In this example, we provide the system an image of a chest X-ray and leverage our RAG application to search for relevant records and summarize them. An example of input chest X-ray image is shown below:

Figure 3: Sample image used as input to the RAG application – image source

The output from the multimodal RAG using the X-ray image(Figure3 above) over existing patient records is as follows:

Patient presents with high fever, chills, and productive cough (green phlegm).
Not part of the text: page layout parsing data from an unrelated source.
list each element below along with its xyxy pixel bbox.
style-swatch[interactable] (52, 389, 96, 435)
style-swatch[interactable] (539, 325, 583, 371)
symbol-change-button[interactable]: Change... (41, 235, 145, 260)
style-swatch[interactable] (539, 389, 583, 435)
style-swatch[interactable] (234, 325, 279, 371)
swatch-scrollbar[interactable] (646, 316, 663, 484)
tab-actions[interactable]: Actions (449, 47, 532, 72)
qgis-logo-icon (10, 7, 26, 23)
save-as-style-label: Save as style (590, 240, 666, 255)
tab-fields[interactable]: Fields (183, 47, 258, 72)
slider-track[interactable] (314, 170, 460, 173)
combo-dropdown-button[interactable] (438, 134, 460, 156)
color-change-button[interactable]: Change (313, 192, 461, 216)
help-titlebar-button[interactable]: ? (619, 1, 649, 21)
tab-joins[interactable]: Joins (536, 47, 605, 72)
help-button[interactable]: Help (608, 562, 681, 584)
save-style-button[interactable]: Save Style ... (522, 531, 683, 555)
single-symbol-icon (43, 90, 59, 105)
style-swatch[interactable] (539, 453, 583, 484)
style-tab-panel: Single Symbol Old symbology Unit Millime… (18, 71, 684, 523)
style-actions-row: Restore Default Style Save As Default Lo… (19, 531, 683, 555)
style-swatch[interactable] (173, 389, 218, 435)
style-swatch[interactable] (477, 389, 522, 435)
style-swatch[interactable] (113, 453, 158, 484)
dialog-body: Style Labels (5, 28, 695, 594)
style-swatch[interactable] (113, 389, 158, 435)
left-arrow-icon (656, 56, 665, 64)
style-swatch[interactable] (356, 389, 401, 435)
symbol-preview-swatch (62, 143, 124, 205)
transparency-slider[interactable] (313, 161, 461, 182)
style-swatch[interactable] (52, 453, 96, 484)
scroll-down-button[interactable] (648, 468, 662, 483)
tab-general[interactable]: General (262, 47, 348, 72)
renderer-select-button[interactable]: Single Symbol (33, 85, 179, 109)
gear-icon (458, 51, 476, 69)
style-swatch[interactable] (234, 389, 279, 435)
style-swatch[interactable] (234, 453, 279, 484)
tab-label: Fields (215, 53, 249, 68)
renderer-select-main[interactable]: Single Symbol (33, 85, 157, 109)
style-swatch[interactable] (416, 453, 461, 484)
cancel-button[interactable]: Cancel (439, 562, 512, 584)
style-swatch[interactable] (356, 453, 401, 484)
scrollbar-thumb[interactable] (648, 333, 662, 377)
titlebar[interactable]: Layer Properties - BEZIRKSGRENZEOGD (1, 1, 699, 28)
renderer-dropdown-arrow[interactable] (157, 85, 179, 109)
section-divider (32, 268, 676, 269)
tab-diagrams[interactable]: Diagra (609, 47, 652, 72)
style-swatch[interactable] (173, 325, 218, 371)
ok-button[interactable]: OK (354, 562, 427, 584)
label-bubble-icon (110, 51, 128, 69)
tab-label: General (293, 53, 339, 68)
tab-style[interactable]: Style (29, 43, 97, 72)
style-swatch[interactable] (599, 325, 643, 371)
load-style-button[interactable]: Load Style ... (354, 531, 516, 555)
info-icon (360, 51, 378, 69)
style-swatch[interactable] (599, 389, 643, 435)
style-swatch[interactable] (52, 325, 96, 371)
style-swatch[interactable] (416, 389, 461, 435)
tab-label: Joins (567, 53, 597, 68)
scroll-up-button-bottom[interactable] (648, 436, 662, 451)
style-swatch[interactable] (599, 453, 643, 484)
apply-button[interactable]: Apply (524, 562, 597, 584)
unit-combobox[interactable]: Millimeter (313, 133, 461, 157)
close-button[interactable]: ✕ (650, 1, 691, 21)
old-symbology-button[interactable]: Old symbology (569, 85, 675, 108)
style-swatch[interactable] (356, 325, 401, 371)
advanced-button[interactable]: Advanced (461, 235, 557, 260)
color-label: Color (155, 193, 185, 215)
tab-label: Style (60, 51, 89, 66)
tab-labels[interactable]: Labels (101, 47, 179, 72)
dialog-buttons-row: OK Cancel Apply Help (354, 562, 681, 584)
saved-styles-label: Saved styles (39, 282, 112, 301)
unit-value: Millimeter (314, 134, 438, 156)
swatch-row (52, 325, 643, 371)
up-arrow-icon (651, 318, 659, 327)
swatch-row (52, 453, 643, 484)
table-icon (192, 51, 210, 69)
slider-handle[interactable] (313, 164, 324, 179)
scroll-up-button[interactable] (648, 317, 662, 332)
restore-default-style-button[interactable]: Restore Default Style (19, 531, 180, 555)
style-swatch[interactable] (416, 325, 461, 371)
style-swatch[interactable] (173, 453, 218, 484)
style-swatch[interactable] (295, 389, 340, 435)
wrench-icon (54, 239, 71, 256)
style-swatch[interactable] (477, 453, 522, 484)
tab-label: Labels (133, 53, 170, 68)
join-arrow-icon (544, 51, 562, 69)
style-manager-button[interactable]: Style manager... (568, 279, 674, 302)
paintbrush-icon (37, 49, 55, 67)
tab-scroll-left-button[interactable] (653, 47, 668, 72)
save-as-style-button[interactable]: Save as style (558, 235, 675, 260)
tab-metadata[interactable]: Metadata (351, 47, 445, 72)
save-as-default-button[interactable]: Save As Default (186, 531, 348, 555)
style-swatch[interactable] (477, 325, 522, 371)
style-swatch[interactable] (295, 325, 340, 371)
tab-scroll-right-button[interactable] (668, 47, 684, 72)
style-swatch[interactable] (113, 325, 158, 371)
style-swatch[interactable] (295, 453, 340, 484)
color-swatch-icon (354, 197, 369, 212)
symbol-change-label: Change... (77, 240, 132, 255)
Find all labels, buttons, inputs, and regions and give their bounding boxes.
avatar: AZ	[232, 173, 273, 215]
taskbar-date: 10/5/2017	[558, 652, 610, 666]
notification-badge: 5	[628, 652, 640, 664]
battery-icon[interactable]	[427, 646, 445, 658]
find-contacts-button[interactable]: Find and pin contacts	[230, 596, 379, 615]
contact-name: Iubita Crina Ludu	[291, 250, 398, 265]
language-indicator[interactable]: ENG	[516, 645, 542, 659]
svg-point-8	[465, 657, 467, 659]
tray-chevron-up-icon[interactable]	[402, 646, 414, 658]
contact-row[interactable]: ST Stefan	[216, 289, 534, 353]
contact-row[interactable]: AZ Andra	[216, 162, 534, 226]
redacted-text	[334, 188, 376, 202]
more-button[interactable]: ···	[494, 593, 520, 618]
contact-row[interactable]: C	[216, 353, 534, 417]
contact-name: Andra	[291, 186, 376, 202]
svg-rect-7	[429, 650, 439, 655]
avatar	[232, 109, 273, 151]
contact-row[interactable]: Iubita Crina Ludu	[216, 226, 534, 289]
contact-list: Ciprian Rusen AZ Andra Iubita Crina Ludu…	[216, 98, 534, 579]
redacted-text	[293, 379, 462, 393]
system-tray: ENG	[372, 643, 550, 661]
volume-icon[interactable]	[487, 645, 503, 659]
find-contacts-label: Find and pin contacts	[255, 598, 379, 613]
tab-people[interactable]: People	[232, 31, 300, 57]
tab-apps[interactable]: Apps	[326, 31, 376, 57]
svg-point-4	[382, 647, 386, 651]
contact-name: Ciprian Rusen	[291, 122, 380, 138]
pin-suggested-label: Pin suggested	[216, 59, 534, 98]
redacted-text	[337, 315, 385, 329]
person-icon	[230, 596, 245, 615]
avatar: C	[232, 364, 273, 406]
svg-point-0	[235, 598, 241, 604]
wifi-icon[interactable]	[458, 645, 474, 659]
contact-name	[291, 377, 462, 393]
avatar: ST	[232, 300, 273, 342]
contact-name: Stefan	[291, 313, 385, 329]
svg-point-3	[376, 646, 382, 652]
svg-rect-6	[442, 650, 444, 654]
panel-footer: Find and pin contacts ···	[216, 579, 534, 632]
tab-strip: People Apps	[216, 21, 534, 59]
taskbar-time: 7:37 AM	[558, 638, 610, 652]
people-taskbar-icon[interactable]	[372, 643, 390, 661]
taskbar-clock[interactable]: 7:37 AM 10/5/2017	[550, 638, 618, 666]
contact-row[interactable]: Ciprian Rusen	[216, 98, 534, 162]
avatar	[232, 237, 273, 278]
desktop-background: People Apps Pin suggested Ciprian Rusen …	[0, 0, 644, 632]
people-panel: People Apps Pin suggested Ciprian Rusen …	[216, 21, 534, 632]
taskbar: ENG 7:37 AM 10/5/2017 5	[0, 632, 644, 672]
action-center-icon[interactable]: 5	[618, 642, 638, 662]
Chest X-ray shows consolidation in the right lower lobe. Sputum culture positive for Mycobacterium tuberculosis. Recommend cognitive behavioral therapy and lifestyle changes. Patient presents with high fever, chills, and productive cough (green phlegm).

Future Enhancements

To make this system production-ready, several improvements are necessary:

• Fine-Tuning. Train CLIP and Sentence Transformers on medical datasets for domain-specific accuracy.
• Error Handling. Implement robust exception handling for API requests and image processing.
• Data Security: Ensure HIPAA/GDPR compliance when dealing with patient data.
• Scalability. Optimize retrieval using distributed vector databases (e.g., Weaviate, Milvus).

Conclusion

Multimodal RAG represents a paradigm shift in AI-driven retrieval bridging the gap between text, images, videos and other data of differing modalities . By combining unified embeddings, grounding techniques, and reranking strategies, we unlock new capabilities in healthcare, education, and enterprise search.

Our prototype demonstrates how multimodal AI can enhance medical diagnosis by retrieving and analyzing patient history alongside medical imagery. As AI research progresses, optimizing these techniques will be key to deploying scalable, real-world multimodal applications.